Did we learn lessons from the Reyhanlı attack?

Did we learn lessons from the Reyhanlı attack?

Only a few days after he affirmed that there could have been a disconnection between his intelligence organization and the security forces that caused negligence in preventing the deadly Reyhanlı attack from happening, Prime Minister Recep Tayyip Erdoğan introduced Hakan Fidan, intelligence chief, to U.S. President Barack Obama during the crucial meet in the White House’s Red Room, along with Foreign Minister Ahmet Davutoğlu, as his two best men he can rely on.

It’s no secret that both Fidan and Davutoğlu are two of the highest-level government officials who are under constant criticism from the opposition parties and even from the media.
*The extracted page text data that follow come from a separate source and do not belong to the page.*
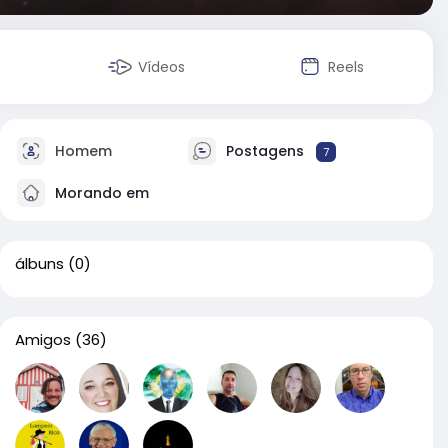
Vídeos
Reels
Homem
Postagens
7
Morando em
álbuns
(0)
Amigos
(36)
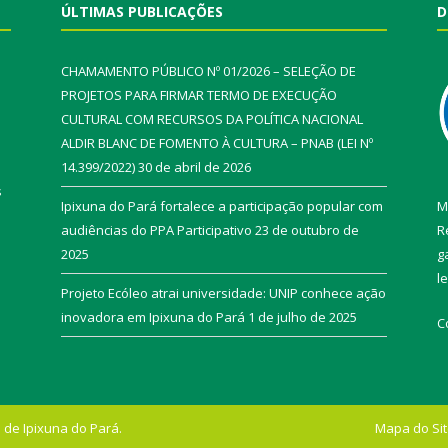
ÚLTIMAS PUBLICAÇÕES
D
CHAMAMENTO PÚBLICO Nº 01/2026 – SELEÇÃO DE
PROJETOS PARA FIRMAR TERMO DE EXECUÇÃO
CULTURAL COM RECURSOS DA POLÍTICA NACIONAL
ALDIR BLANC DE FOMENTO À CULTURA – PNAB (LEI Nº
14.399/2022)
30 de abril de 2026
s
Ipixuna do Pará fortalece a participação popular com
M
audiências do PPA Participativo
23 de outubro de
R
2025
g
l
Projeto Ecóleo atrai universidade: UNIP conhece ação
inovadora em Ipixuna do Pará
1 de julho de 2025
C
 de Ipixuna do Pará.
Mapa do Si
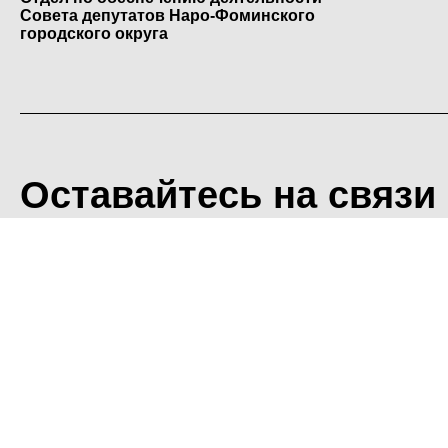
Совета депутатов Наро-Фоминского
городского округа
Оставайтесь на связи
<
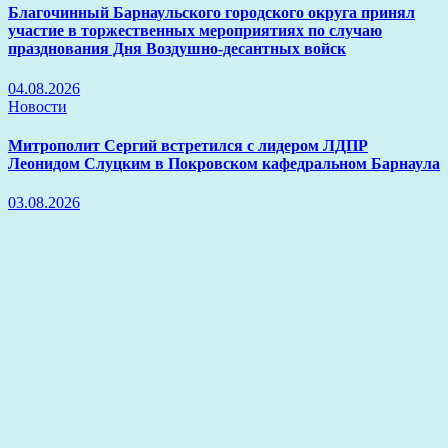
Благочинный Барнаульского городского округа принял
участие в торжественных мероприятиях по случаю
празднования Дня Воздушно-десантных войск
04.08.2026
Новости
Митрополит Сергий встретился с лидером ЛДПР
Леонидом Слуцким в Покровском кафедральном Барнаула
03.08.2026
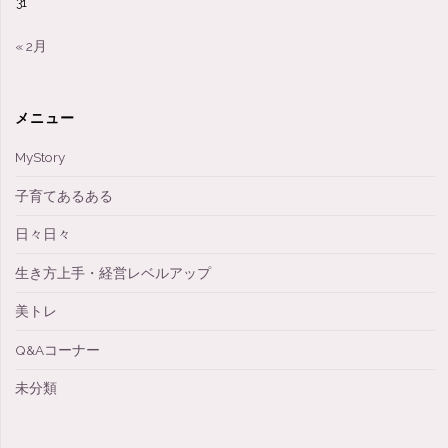
31
引
« 2月
っ
張
メニュー
っ
MyStory
て
子育てあるある
い
日々日々
ま
生き方上手・経営レベルアップ
せ
美トレ
Q&Aコーナー
ん
未分類
カ
ー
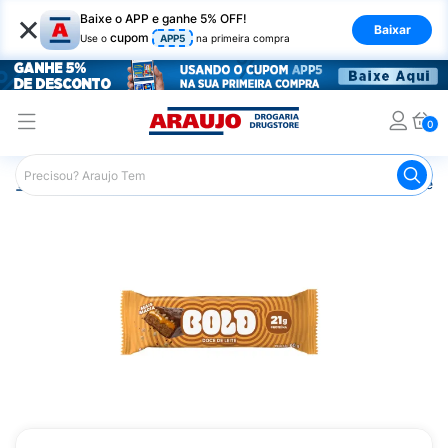
×
Baixe o APP e ganhe 5% OFF!
Baixar
cupom
Use o
APP5
na primeira compra
0
Araujo
Nutrição Saudável
Barrinhas
Barra de Proteín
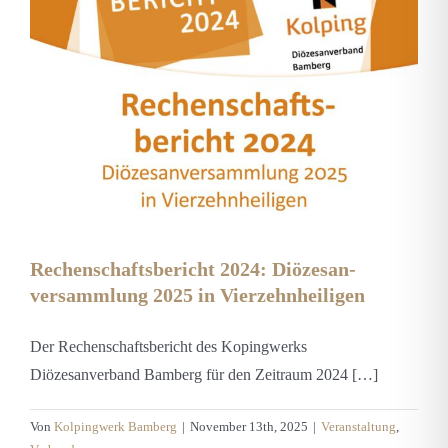
Rechenschaftsbericht 2024: Diözesan­
versammlung 2025 in Vierzehnheiligen
Der Rechenschaftsbericht des Kopingwerks
Diözesanverband Bamberg für den Zeitraum 2024 […]
Von
Kolpingwerk Bamberg
|
November 13th, 2025
|
Veranstaltung
,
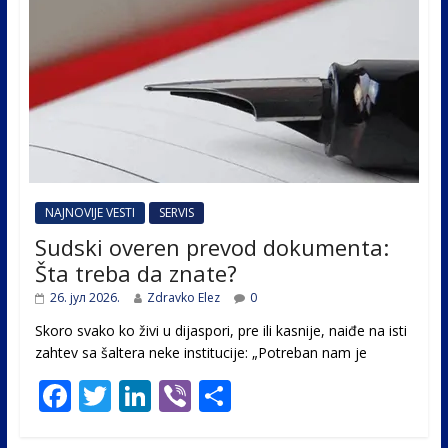
NAJNOVIJE VESTI
SERVIS
Sudski overen prevod dokumenta:
Šta treba da znate?
26. јул 2026.
Zdravko Elez
0
Skoro svako ko živi u dijaspori, pre ili kasnije, naiđe na isti
zahtev sa šaltera neke institucije: „Potreban nam je
F
T
Li
Vi
S
ac
w
n
b
h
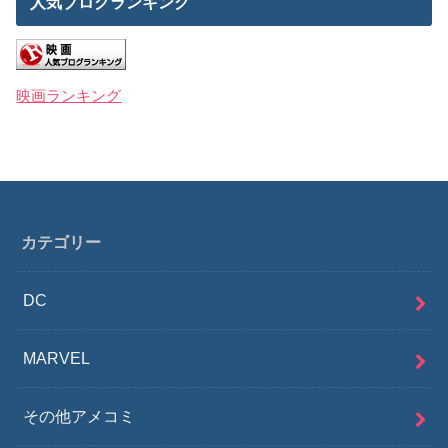
人気ブログランキング
映画ランキング
カテゴリー
DC
MARVEL
その他アメコミ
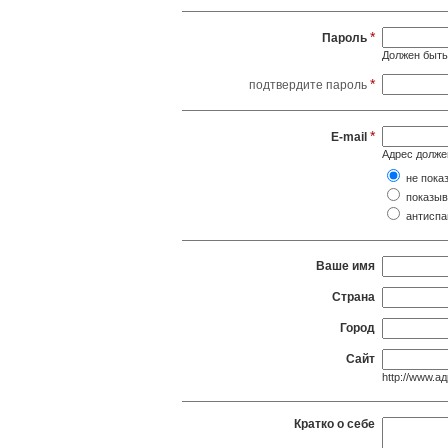
*
Пароль
Должен быть 
*
подтвердите пароль
*
E-mail
Адрес долже
не пока
показыв
антиспам
Ваше имя
Страна
Город
Сайт
http://www.ад
Кратко о себе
Erdoğan’s decision to include Davutoğlu and Fidan in his most crucial meeting with Obama indicates that his confidence towards these two men is still there and strong.

It’s no secret that questioning the potential negligence of the National Intelligence Organization (MIT) in the aftermath of any sort of terror attack or cross border assault from Syria, just as occurred in the Syrian army’s downing of a Turkish jet last year, has become a routine affair. Or, like the explosion that killed 17 in Cilvegözü border gate which was committed again by Syrian intelligence service, according to the Turkish officials.

The Reyhanlı attack, however, stands as a different case as there is strong evidence that the intelligence and the security forces joined hands in letting perpetrators commit one of the deadliest terrorist attacks in front of their eyes. President Abdullah Gül voiced his concerns on this during his visit to the crime scene last week while the prosecutor launched a probe into those who showed negligence before and after the attack.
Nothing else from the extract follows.